Detailed field characterizations were completed at two contaminated sites – Air Force Plant 3 (AFP3) in Tulsa and Former Naval Training Center Orlando, Operable Unit 2 (OU2) in Orlando. Work included HPT profiling, Cone Penetrometer Test profiling, and traditional site characterization approaches. Numerical simulations showed that at both AFP3 and OU2, large spatial variations in K had a major influence on the groundwater cleanup rate in down-gradient monitor wells. Trichloroethene (TCE) was rapidly flushed from higher K zones, but declined much more slowly in lower K zones. In long-screened monitoring wells, this gave the appearance of a slow gradual decline in TCE concentrations.

A new modeling approach (semi-analytic method) was developed and tested, that allows for simple, efficient simulation of diffusive mass transfer between high and low K zones. This semi-analytic method accurately reproduces analytical and high-resolution numerical model results for a variety of geometries. The new method has three geometrical parameters, but these can be reduced to two parameters by assuming a logical relationship between the low permeability zone volume, the interfacial area, and the characteristic diffusion length. The key matrix diffusion parameters needed for this model, the volume fraction of high permeability material and the characteristic diffusion length, can be estimated from well logs.

Sensitivity analyses were conducted with Remediation Evaluation Model for Chlorinated Solvents-MD to identify the physical parameters that have the greatest influence on the time to reach one, two and three order-of-magnitude reductions in contaminant concentrations following source removal. These results were then used to develop simplified relationships for estimating cleanup time.

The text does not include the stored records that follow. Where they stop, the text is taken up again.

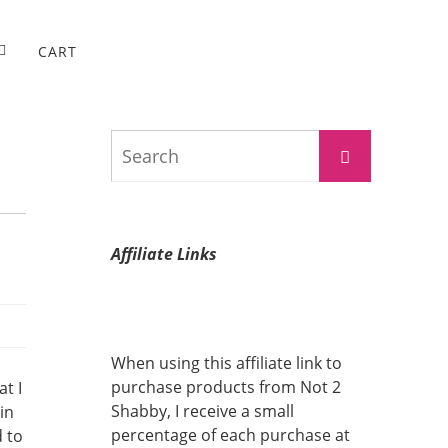
CART
Search
Search
for:
Affiliate Links
When using this affiliate link to
purchase products from Not 2
t I
Shabby, I receive a small
in
percentage of each purchase at
d to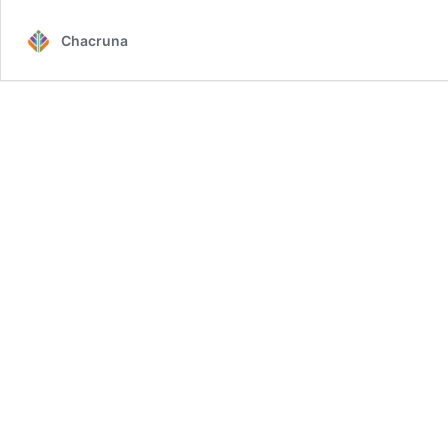
Chacruna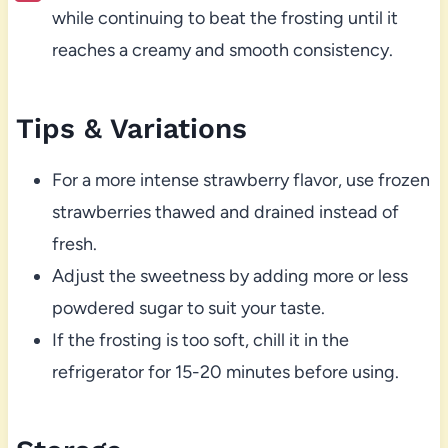
while continuing to beat the frosting until it
reaches a creamy and smooth consistency.
Tips & Variations
For a more intense strawberry flavor, use frozen
strawberries thawed and drained instead of
fresh.
Adjust the sweetness by adding more or less
powdered sugar to suit your taste.
If the frosting is too soft, chill it in the
refrigerator for 15-20 minutes before using.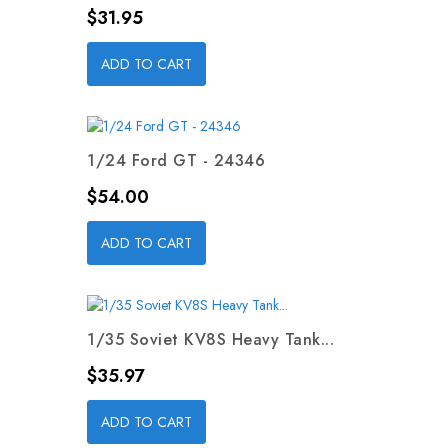
Price
$31.95
ADD TO CART
1/24 Ford GT - 24346
Price
$54.00
ADD TO CART
1/35 Soviet KV8S Heavy Tank...
Price
$35.97
ADD TO CART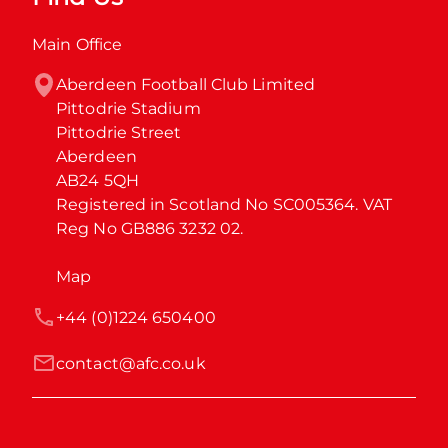
Main Office
Aberdeen Football Club Limited

Pittodrie Stadium

Pittodrie Street

Aberdeen

AB24 5QH

Registered in Scotland No SC005364. VAT 
Reg No GB886 3232 02.
Map
+44 (0)1224 650400
contact@afc.co.uk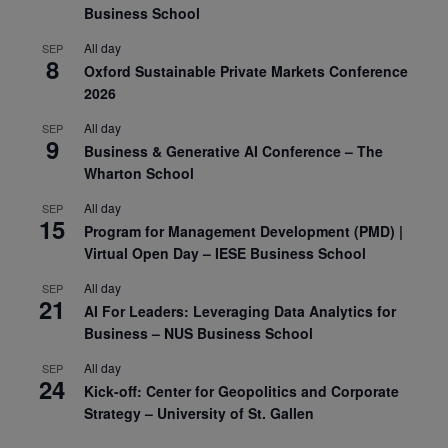
Business School
All day
SEP
8
Oxford Sustainable Private Markets Conference
2026
All day
SEP
9
Business & Generative AI Conference – The
Wharton School
All day
SEP
15
Program for Management Development (PMD) |
Virtual Open Day – IESE Business School
All day
SEP
21
AI For Leaders: Leveraging Data Analytics for
Business – NUS Business School
All day
SEP
24
Kick-off: Center for Geopolitics and Corporate
Strategy – University of St. Gallen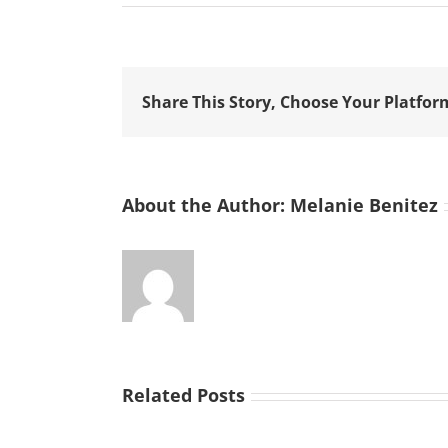
Share This Story, Choose Your Platfor
About the Author:
Melanie Benitez
Related Posts
Improvise,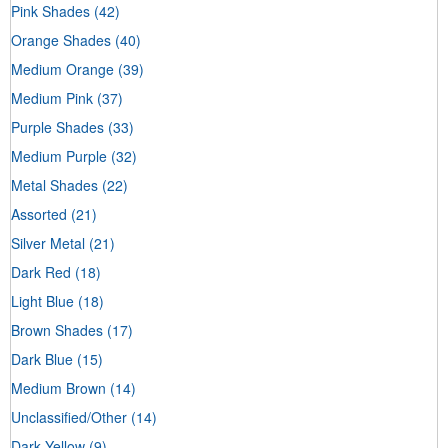
Pink Shades
(42)
Orange Shades
(40)
Medium Orange
(39)
Medium Pink
(37)
Purple Shades
(33)
Medium Purple
(32)
Metal Shades
(22)
Assorted
(21)
Silver Metal
(21)
Dark Red
(18)
Light Blue
(18)
Brown Shades
(17)
Dark Blue
(15)
Medium Brown
(14)
Unclassified/Other
(14)
Dark Yellow
(9)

This project has substantially improved the understanding of mobile-immobile mass transfer and its impacts on the fate and transport of contaminants in shallow groundwater systems. Project results include a set of tools to better characterize sites with significant low-K zones; estimate the rate, timing and duration of contaminant release from those zones; and evaluate the impact of contaminant mass stored in low K zones on long-term plume behavior. This will provide site managers with more accurate estimates of the time to reach groundwater cleanup goals following source removal.


Borden, R.C., K.Y. Cha, and G. Liu. 2020. A Physically Based Approach for Estimating Hydraulic Conductivity from HPT Pressure and Flowrate. Groundwater.  doi: 10.1111/gwat.13039

Falta, R.W. and W. Wang. 2017. A Semi-analytical Method for Simulating Matrix Diffusion in Numerical Transport Models. Journal of Contaminant Hydrology, 197:39-49.

Liu, G., R. Borden, and J.J. Butler, Jr. 2019. Simulation Assessment of Direct Push Injection Logging for High Resolution Aquifer Characterization. Groundwater, 57(4);262-574. doi: 10.1111/gwat.12826

Muskus, N. and R.W. Falta. 2018. Semi-analytical Method for Matrix Diffusion in Heterogeneous and Fractured Systems with Parent-daughter Reactions. Journal of Contaminant Hydrology, 218:94-109.